START RECORDS SUPPLIED

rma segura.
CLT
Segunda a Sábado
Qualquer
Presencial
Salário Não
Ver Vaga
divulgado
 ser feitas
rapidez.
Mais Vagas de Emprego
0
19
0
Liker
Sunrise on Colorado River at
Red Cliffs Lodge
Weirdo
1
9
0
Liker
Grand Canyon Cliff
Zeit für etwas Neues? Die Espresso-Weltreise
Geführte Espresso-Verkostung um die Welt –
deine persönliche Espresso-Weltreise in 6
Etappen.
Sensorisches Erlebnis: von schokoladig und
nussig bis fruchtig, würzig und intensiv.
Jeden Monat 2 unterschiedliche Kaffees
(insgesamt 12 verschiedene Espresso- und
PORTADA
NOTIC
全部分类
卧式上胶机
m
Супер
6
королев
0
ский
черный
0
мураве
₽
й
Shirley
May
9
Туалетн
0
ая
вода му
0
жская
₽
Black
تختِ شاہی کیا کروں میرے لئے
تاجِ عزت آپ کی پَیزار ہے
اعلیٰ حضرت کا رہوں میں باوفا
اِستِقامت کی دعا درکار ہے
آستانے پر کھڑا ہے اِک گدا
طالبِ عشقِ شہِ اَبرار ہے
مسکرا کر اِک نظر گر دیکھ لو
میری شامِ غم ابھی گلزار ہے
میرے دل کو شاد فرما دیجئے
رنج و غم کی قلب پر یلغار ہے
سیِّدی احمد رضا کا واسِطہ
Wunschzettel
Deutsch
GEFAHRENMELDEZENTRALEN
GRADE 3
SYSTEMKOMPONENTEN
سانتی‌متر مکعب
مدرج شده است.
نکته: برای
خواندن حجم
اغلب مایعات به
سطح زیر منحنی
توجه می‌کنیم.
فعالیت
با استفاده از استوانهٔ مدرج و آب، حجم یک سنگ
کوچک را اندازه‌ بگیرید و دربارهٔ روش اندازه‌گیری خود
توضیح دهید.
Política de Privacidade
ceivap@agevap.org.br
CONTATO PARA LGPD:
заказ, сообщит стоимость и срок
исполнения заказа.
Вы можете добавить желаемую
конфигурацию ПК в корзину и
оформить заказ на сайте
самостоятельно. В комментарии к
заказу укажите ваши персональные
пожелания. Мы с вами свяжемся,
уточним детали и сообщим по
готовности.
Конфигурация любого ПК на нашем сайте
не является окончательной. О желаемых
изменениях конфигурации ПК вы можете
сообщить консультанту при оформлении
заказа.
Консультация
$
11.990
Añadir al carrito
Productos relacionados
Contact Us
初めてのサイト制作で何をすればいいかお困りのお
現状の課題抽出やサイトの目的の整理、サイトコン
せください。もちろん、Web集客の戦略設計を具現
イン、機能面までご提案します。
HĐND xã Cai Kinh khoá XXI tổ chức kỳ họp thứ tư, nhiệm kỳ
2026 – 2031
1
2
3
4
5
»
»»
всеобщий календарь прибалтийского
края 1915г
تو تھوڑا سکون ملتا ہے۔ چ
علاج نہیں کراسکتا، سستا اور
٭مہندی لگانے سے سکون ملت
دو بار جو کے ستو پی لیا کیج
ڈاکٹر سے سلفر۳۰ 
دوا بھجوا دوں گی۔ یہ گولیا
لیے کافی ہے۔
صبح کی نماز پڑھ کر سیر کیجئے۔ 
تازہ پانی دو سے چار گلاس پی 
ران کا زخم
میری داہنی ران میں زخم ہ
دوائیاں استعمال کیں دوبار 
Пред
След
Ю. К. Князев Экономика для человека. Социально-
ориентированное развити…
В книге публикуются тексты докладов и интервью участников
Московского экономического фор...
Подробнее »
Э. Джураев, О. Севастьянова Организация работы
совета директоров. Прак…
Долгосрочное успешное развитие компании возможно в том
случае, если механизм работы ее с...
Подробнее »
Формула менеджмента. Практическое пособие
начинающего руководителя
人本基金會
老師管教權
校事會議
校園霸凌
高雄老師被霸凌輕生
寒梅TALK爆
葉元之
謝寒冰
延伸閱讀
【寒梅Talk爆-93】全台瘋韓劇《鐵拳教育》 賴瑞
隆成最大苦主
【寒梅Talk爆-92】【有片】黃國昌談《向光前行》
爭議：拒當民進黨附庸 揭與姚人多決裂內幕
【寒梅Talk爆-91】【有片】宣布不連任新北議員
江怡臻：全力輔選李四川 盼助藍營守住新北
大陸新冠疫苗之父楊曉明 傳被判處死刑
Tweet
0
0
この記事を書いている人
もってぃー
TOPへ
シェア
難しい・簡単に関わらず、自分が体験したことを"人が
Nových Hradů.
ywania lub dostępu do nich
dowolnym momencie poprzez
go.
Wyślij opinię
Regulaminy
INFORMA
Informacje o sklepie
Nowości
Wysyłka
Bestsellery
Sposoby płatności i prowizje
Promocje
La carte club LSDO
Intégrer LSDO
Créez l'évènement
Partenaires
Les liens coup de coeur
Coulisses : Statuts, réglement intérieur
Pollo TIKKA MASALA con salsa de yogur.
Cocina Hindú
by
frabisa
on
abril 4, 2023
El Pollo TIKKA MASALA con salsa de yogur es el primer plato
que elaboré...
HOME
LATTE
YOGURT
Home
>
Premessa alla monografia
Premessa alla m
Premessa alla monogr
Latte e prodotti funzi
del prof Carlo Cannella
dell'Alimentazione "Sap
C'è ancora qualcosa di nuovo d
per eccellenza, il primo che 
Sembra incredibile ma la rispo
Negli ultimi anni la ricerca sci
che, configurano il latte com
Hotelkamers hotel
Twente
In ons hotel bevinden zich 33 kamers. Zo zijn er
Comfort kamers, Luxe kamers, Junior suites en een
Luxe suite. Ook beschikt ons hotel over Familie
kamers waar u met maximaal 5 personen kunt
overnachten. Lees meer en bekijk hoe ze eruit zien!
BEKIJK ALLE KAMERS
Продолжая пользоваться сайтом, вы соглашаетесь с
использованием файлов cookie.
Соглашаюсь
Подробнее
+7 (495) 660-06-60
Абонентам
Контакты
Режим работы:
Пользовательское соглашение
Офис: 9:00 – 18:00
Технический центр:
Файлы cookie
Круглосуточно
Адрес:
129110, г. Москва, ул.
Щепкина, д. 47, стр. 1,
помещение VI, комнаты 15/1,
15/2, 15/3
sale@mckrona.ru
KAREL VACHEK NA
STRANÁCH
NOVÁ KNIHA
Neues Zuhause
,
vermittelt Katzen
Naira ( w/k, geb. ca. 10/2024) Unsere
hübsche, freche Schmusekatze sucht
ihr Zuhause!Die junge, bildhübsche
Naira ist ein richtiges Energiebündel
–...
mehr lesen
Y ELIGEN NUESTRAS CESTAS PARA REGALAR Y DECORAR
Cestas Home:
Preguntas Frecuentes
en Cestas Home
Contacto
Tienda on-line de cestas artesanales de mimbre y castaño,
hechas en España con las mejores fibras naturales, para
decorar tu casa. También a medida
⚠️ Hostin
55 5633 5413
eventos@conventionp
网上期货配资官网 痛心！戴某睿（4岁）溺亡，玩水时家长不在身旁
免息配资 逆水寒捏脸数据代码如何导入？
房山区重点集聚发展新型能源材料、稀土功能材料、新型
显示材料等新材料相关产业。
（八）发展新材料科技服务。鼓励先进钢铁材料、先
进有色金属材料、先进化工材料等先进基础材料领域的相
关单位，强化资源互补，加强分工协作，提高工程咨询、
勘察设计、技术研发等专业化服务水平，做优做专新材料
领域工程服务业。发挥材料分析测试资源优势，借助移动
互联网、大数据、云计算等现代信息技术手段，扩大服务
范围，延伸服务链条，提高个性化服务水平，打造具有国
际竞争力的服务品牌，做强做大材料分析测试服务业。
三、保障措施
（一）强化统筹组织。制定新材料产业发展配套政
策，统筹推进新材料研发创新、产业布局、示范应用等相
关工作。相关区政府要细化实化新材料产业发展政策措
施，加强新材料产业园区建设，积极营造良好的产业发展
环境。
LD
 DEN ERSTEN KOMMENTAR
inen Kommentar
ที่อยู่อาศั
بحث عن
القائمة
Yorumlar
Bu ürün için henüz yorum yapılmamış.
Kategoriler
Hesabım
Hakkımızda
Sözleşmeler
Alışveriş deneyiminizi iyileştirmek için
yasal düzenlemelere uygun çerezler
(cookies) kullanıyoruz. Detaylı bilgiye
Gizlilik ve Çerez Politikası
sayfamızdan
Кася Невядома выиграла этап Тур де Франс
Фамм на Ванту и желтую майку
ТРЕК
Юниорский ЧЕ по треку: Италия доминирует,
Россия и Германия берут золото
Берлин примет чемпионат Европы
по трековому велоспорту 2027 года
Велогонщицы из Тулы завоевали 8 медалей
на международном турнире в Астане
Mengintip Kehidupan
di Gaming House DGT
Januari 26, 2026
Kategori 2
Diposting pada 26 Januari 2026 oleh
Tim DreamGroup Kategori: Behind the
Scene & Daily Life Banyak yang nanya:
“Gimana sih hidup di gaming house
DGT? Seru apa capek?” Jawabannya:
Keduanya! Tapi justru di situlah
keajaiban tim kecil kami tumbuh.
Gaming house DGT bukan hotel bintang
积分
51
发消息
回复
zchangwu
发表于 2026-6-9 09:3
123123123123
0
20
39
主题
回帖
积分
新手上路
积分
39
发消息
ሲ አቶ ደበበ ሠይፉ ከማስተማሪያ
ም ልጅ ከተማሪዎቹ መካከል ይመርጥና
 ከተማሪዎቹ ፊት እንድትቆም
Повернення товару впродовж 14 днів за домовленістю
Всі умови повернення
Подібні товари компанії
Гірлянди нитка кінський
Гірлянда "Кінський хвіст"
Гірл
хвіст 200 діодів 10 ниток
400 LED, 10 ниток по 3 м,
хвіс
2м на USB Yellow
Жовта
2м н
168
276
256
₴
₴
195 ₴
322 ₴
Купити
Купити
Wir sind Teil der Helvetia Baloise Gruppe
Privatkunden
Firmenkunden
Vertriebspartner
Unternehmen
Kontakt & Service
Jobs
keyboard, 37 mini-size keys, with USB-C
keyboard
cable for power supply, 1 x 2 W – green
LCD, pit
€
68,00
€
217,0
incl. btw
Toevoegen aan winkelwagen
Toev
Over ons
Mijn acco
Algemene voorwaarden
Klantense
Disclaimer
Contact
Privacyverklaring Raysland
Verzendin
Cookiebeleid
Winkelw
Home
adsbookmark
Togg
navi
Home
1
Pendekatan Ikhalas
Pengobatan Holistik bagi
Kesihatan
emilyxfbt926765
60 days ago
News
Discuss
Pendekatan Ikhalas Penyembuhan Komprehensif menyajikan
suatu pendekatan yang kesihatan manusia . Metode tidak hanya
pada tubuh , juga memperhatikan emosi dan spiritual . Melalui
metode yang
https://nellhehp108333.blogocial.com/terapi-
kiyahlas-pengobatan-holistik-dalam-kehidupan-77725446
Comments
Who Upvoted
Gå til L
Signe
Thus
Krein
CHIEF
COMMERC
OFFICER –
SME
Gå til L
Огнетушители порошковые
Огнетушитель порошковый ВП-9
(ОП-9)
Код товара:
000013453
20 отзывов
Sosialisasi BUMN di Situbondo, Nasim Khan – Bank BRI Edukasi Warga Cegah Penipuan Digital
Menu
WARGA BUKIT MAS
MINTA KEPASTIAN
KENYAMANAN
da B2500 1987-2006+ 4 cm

END RECORDS SUPPLIED

TASK DETAILS:
Show all lines in the entries above where the word "Luxe" appears.

RESPONSE BELOW:
Comfort kamers, Luxe kamers, Junior suites en een
Luxe suite. Ook beschikt ons hotel over Familie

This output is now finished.